Cancer is responsible for many fatalities and it is considered a public health problem. The side effects caused by conventional treatment are aggressive and painful to patients and can be reduced using nanomaterials that allows action in specific sites, making the cancer treatment more efficient, improving patient life’s quality. Many kinds of nanoparticles that can be used, among these the block copolymer functionalized iron oxide nanoparticles stand out due to their simultaneous interaction with hydrophobic and hydrophilic drugs. The evaluation of these platforms properties allows optimizing their action in the human body, enhancing its biodistribution and targeting a specific region in the organism. The encapsulation efficiency and the controlled release profile is strictly dependent on the size, morphology, and interactions of the copolymer blocks. In this work, it was studied the synthesis of a hybrid nanoplatform composed of an inorganic core (iron oxide) and a polymeric shell (PCL-co-PEGMA block copolymer modified with folic acid). FTIR and ¹H NMR allowed the confirmation of the nanoplatform synthesis. Particles around 180 nm stable at physiological pH were obtained, allowing its application in different regions of the human body. The encapsulation efficiency of methotrexate was approximately 95%. The drug delivery assays indicated that the nanoplatform is less active at pH 2; the presence of reduced glutathione enhanced the methotrexate release, reaching almost 50% methotrexate release after 96 h of analysis. The release efficiency of the nanoplatform allowed to identify its potential as a controlled drug delivery system.

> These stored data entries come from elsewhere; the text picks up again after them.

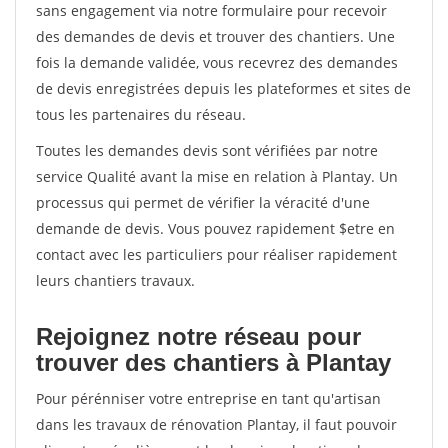
sans engagement via notre formulaire pour recevoir
des demandes de devis et trouver des chantiers. Une
fois la demande validée, vous recevrez des demandes
de devis enregistrées depuis les plateformes et sites de
tous les partenaires du réseau.
Toutes les demandes devis sont vérifiées par notre
service Qualité avant la mise en relation à Plantay. Un
processus qui permet de vérifier la véracité d'une
demande de devis. Vous pouvez rapidement $etre en
contact avec les particuliers pour réaliser rapidement
leurs chantiers travaux.
Rejoignez notre réseau pour
trouver des chantiers à Plantay
Pour pérénniser votre entreprise en tant qu'artisan
dans les travaux de rénovation Plantay, il faut pouvoir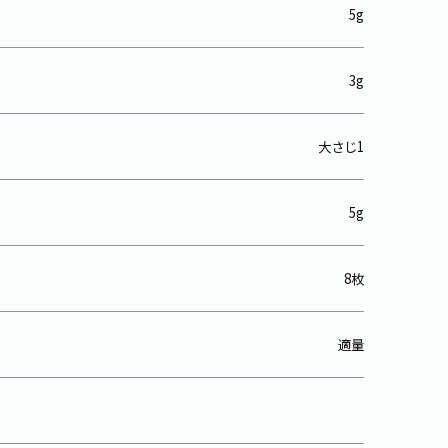
5g
3g
大さじ1
5g
8枚
適量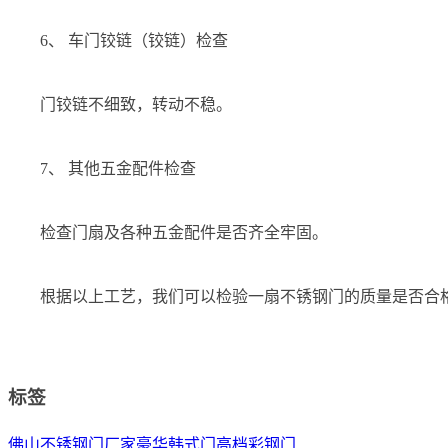
6、 车门铰链（铰链）检查
门铰链不细致，转动不稳。
7、 其他五金配件检查
检查门扇及各种五金配件是否齐全牢固。
根据以上工艺，我们可以检验一扇不锈钢门的质量是否合
标签
佛山不锈钢门厂家
豪华韩式门
高档彩钢门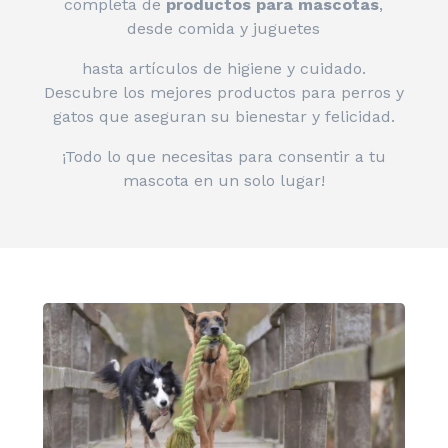
completa de
productos para mascotas
,
desde comida y juguetes
hasta artículos de higiene y cuidado.
Descubre los mejores productos para perros y
gatos que aseguran su bienestar y felicidad.
¡Todo lo que necesitas para consentir a tu
mascota en un solo lugar!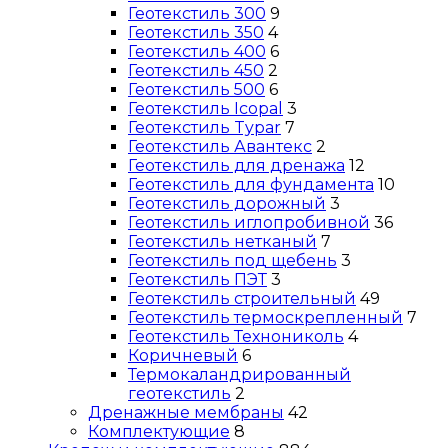
Геотекстиль 300
9
Геотекстиль 350
4
Геотекстиль 400
6
Геотекстиль 450
2
Геотекстиль 500
6
Геотекстиль Icopal
3
Геотекстиль Typar
7
Геотекстиль Авантекс
2
Геотекстиль для дренажа
12
Геотекстиль для фундамента
10
Геотекстиль дорожный
3
Геотекстиль иглопробивной
36
Геотекстиль нетканый
7
Геотекстиль под щебень
3
Геотекстиль ПЭТ
3
Геотекстиль строительный
49
Геотекстиль термоскрепленный
7
Геотекстиль Технониколь
4
Коричневый
6
Термокаландрированный
геотекстиль
2
Дренажные мембраны
42
Комплектующие
8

癌症是造成许多死亡的原因，被认为是公共健康问题。常规治疗引起的副作用会给患者带来侵略性和痛苦，并且可以使用允许在特定部位起作用的纳米材料来减轻这种副作用，从而使癌症治疗更加有效，从而改善了患者的生活质量。由于嵌段共聚物官能化的氧化铁纳米颗粒与疏水性和亲水性药物同时相互作用，因此可以使用的纳米颗粒种类很多。对这些平台特性的评估可以优化它们在人体中的作用，增强其生物分布并靶向生物体中的特定区域。包封效率和控释曲线严格取决于尺寸，形态，和共聚物嵌段的相互作用。在这项工作中，研究了由无机核（氧化铁）和聚合物壳（用叶酸改性的PCL-co-PEGMA嵌段共聚物）组成的杂化纳米平台的合成。FTIR和¹ H NMR证实了纳米平台合成。获得了在生理pH下稳定的约180 nm的颗粒，使其可应用于人体的不同区域。甲氨蝶呤的包封效率约为95％。药物传递测定表明，纳米平台在pH 2时活性较低。还原型谷胱甘肽的存在增强了甲氨蝶呤的释放，在分析96小时后达到了近50％的甲氨蝶呤释放。纳米平台的释放效率可以确定其作为受控药物输送系统的潜力。